> **Task statement**:
Can you copy the lines from the one that contains "sarana prasarana Rutan" through the end of the material below, exactly and with nothing else?

○ ○ ○

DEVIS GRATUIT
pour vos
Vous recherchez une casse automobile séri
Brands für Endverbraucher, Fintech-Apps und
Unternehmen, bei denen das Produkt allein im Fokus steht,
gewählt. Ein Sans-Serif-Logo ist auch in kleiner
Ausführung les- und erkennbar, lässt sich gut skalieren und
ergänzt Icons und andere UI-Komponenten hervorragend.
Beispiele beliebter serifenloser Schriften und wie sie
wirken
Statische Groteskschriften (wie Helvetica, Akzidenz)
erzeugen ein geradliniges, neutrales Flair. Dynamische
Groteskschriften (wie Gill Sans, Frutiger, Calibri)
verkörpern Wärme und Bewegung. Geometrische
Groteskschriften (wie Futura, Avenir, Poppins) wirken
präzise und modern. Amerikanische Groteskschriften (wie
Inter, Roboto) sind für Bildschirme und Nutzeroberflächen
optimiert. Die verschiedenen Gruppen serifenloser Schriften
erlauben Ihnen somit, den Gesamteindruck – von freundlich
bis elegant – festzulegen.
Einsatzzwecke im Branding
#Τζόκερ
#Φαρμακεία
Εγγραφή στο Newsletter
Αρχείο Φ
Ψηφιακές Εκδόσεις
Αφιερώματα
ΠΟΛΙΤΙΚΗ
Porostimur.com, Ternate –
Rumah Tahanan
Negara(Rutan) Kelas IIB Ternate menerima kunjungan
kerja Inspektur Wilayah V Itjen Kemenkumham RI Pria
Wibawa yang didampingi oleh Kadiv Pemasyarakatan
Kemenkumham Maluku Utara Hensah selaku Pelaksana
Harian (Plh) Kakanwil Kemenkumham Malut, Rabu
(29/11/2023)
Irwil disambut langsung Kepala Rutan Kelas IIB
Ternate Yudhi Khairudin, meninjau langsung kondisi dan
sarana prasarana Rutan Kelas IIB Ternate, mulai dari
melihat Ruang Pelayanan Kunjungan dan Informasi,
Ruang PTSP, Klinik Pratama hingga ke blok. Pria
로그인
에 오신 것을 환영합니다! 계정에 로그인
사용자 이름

○ ○ ○

> **Result for this exercise**:
sarana prasarana Rutan Kelas IIB Ternate, mulai dari
melihat Ruang Pelayanan Kunjungan dan Informasi,
Ruang PTSP, Klinik Pratama hingga ke blok. Pria
로그인
에 오신 것을 환영합니다! 계정에 로그인
사용자 이름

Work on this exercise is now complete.